◆ Exercise aim
Each line in these records that contains "Kliknij" counts once. Give the number only.
===============
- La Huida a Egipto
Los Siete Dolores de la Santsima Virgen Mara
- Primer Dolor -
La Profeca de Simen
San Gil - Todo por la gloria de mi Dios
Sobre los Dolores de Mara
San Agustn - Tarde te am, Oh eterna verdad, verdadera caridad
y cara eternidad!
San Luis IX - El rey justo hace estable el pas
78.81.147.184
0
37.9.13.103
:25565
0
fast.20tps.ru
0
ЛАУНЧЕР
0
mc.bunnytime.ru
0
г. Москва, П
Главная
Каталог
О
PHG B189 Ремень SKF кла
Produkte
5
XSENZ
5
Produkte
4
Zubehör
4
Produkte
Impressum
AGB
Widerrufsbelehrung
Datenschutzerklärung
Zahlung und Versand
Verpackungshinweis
===============
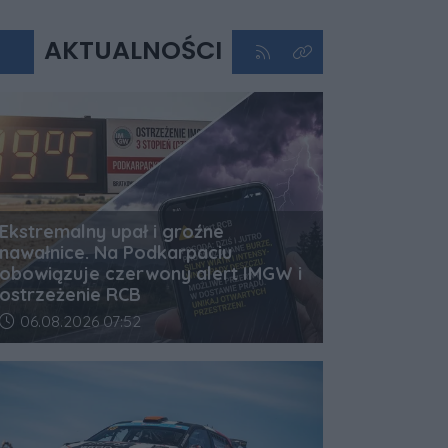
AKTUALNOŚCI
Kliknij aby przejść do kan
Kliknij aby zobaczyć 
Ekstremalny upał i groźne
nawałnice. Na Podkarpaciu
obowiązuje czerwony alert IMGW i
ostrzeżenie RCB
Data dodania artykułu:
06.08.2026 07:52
===============
◆ Task solution
2